The Australian investigators performed logistic regression on the AED dose and the percentage of malformation rates at each dose. Very simply, a logistic regression analysis can be thought of as a model that is capable of identifying associations (derived from the actual values of variables) that are occurring in relationship to the primary data obtained. Using this method, the Australian investigators found a dose relationship for malformations with valproate, particularly at doses >1,400 mg per day. The cutoff point of 1,400 mg per day was determined from their data, based on the slope of the logistic regression curve. No dose relationship for malformations was found with other AEDs using this method.
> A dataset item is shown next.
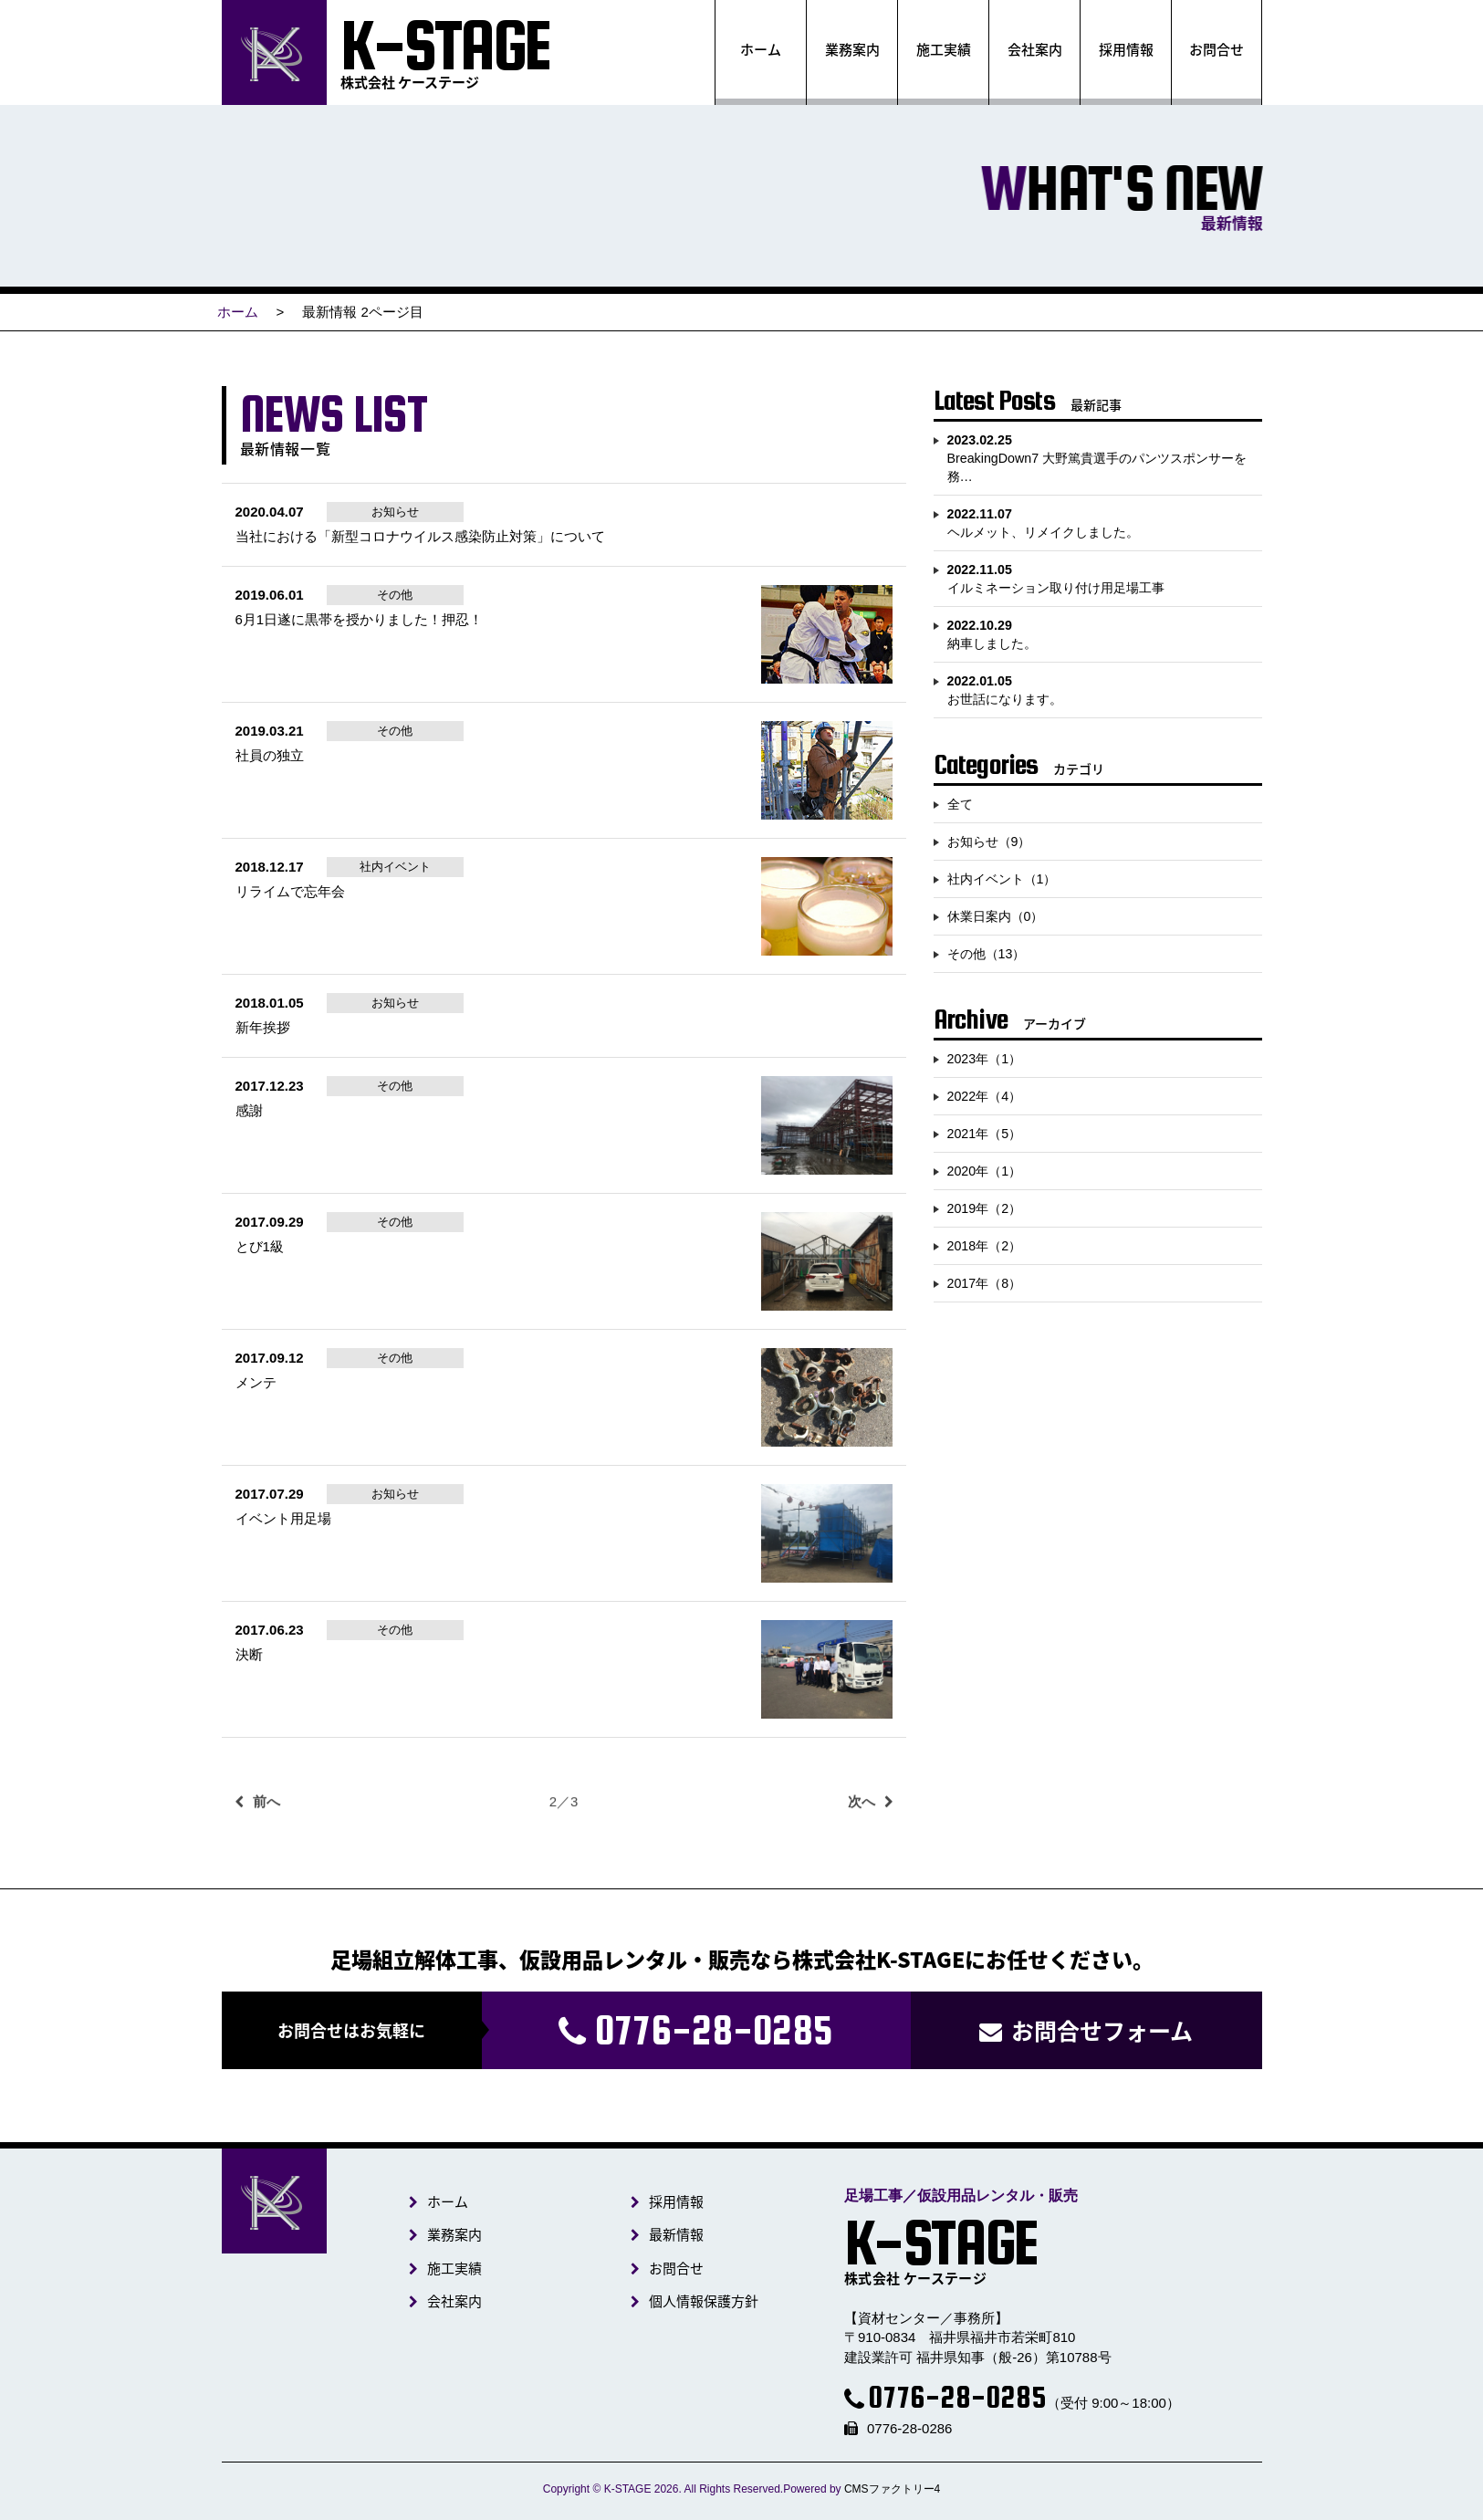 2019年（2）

The challenge is to find the truth in these data and, furthermore, to have the data be clinically useful. Although logistic regression may be a more speculative analysis than evaluating malformation rates within an exact dose range and although some transformation of the data were performed by the Australian investigators to create a variable (i.e., the percentage rate of malformations at each dose), logistic regression nonetheless may be a method to determine whether there is a dose relationship in the risk of major malformations for a particular AED. If the dose of 1,400 mg per day can be confirmed as an accurate cutoff point for risk of malformation by performing subsequent prospective studies, this finding will be clinically useful. Valproate doses could be adjusted before pregnancy in situations for which the drug must be continued.
The results from these two pregnancy registries, therefore, are reinforcing, and the contradictions in the findings are less profound when the size of the data sets and statistical methods are considered. The investigators and subjects of the pregnancy registries should be highly lauded as they continue to help us provide better care for epilepsy patients.